Pivotal technologies have helped accelerate the discovery of other new technologies throughout history. For instance, the telescope powered the fields of astronomy and physics, while the microscope led to new innovations in the field of biology.
Artificial intelligence has the potential to be such a technology. For instance, in the field of material science, AI has already aided in the discovery of new materials for a broad range of applications including in clean energy, advanced electronics, and next generation aerospace technologies. A number of research funding agencies—including the National Science Foundation, the Department of Energy and the National Institute of Standards and Technology—have been exploring ways to expand the use of AI technologies to accelerate these discoveries. This suggests AI can greatly boost our understanding of the world and foster innovation beyond the realm of computer science.
In thinking about innovation and ways to accelerate it, three interrelated challenges merit consideration:
- The Burden of Knowledge: The expertise necessary to make original contributions in a field is likely to grow the further we advance technologically, which suggests researchers will require more education and larger teams to innovate.
- Discovering Useful Combinations: Innovation often requires combining different inputs, data, and ideas, but it is difficult to discover what combinations are useful, especially as the amount of information available continues to grow.
- Risk and Uncertainty: The greater the risk and uncertainty around an R&D project, the more costly it becomes to finance.
These challenges are all currently present and will persist for the foreseeable future. However, AI provides a tool to help mitigate them:
- AI can help reduce the burden of knowledge by making knowledge more accessible. For example, many researchers have been using AI as a tool to more quickly gather and synthesize a large number of research papers, which can greatly speed up the literature review process.
- AI can help more quickly and efficiently find combinations that spur innovation. Some of the most pressing challenges today, including climate change, require multi-disciplinary approaches to innovation. The Advanced Research Projects Agency – Energy (ARPA-E) has recently invested in the development of AI tools which combine wider ranges of innovative concepts together which are capable of designing better photovoltaics, turbine blades, and power electronics to enable the decarbonization of the U.S. economy.
- AI can help more accurately calculate the risk of an R&D project, which can reduce financing cost and allow companies to more efficiently allocate resources. For instance, AI is being used by pharmaceutical companies to predict the likelihood of success for a drug development program. If successful, these efforts can reduce the cost of developing drugs, while improving patient outcomes.
AI offers many benefits toward boosting innovation, but it can be overhyped, potentially leading to counterproductive disillusionment. Therefore, it is important to provide a realistic assessment of its potential and highlight some of its limitations:
- AI can be bound by data limitations. A lack of good data can limit the effectiveness of AI and prevent it from reaching its full potential. For instance, an AI trying to discover medical treatments personalized to specific patients would be less effective if it has less data about different patients to train itself with.
- AI can be bound by the availability of computing power. Similar to data limitations, AI can be constrained by how much computing power it has to process data.
- The burden of knowledge can only be shrunk so much by AI. AI can help reduce the burden of knowledge for researchers, but there are limits to how much this can shrink. By analogy, internet search engines have made browsing for academic articles easier because people don’t have to go to a library and find articles manually, but one still needs to have a general sense of what they are looking for and how to weed through search results.

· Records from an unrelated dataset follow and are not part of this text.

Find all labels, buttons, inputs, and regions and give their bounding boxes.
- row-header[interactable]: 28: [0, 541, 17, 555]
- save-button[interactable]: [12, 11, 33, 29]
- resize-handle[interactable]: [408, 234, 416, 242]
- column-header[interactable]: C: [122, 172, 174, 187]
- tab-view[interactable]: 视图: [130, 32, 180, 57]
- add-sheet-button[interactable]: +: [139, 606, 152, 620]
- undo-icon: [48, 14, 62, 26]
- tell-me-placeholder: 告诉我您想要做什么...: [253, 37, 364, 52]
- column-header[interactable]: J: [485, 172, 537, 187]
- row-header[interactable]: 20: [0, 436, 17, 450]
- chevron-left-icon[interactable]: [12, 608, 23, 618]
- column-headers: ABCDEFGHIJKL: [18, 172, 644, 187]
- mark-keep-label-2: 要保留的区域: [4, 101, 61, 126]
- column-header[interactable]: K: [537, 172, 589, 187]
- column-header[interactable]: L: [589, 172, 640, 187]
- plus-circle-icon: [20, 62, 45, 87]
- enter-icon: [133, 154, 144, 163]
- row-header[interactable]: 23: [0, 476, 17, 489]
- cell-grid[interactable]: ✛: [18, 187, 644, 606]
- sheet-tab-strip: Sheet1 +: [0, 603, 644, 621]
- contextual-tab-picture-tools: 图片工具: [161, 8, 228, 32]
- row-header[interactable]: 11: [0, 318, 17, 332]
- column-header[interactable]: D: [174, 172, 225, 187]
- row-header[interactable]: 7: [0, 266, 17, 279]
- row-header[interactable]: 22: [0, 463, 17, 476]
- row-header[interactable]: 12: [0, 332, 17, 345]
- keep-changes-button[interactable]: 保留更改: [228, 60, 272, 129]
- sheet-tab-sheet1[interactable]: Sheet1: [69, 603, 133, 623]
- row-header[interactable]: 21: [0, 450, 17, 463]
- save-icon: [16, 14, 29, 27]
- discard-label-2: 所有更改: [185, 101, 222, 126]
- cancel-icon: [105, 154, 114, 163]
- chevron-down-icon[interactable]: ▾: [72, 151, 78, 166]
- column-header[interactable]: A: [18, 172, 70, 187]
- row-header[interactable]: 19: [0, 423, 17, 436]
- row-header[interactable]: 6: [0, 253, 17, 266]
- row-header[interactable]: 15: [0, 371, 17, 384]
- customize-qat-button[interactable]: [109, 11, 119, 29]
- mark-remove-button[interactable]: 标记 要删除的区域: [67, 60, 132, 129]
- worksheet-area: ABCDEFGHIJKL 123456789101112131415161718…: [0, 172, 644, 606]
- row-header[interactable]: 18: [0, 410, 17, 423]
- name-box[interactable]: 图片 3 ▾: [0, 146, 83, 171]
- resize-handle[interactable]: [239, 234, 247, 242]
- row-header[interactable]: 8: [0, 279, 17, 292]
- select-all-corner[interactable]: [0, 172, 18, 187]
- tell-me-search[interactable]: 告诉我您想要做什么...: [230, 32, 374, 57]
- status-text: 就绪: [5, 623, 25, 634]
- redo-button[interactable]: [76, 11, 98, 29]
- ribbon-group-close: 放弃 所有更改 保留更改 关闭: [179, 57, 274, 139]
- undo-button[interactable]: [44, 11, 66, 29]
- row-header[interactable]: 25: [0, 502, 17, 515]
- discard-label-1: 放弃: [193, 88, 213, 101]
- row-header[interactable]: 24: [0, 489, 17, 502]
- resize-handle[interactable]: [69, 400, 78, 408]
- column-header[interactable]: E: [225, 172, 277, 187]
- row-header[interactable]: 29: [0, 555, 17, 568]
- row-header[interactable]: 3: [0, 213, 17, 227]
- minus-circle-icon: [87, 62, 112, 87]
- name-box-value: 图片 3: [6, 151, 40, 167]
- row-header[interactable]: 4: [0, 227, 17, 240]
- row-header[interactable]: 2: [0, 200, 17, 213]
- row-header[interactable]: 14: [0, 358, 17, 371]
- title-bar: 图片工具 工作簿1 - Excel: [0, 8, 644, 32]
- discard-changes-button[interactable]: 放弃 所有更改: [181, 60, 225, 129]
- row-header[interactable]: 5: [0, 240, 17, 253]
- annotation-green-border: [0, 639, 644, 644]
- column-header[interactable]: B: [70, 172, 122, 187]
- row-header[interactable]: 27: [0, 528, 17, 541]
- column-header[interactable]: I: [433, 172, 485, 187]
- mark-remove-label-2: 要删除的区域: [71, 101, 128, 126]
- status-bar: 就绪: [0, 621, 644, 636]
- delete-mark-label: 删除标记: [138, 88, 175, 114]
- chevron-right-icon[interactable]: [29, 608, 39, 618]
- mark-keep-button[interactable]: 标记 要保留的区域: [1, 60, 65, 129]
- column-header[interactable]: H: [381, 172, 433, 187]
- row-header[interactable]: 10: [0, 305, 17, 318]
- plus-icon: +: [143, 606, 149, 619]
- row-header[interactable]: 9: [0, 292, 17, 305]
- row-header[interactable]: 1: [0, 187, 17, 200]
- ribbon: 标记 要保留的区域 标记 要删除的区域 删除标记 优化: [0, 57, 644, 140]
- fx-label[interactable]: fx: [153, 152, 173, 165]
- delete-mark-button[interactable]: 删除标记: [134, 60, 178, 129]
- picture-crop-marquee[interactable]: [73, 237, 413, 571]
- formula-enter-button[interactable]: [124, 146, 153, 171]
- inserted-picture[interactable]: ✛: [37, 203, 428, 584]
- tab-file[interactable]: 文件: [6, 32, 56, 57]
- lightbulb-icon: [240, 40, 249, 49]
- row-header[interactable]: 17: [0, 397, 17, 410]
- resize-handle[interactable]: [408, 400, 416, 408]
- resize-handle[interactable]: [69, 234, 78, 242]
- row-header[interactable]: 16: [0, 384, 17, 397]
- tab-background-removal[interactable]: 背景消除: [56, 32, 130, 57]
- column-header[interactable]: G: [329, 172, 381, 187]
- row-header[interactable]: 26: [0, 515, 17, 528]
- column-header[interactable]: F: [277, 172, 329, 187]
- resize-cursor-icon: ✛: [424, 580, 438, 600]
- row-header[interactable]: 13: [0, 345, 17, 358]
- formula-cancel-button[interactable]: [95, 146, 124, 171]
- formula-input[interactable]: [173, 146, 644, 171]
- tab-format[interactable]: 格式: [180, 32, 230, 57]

- There are limits to the types of combinations and innovations that AI is good at finding. This could result in a spurt of AI-based innovation at first, but a dramatic slowdown after the “low hanging fruit” are picked.
- AI cannot do everything in the creativity process. For instance, AI is currently not good at making causal inferences, so domain expertise will continue to be important in dealing with issues of causality. AI will be a tool to enable domain experts to work more efficiently, but experts still need to be experts.
Policymakers can help optimize the use of AI for driving innovation, but they need to ask the right questions. Several questions include:
- How can the government better incorporate AI into its R&D roadmaps?
- What can the government do to make datasets more accessible to university and public-sector researchers, while maintaining proper safeguards for sensitive information?
- Can public policy play a role in fostering the effective use of AI in R&D at the private sector and universities?
- How can we increase public and industry awareness about the potential (and limitations) of AI to boost the rate of innovation in the United States?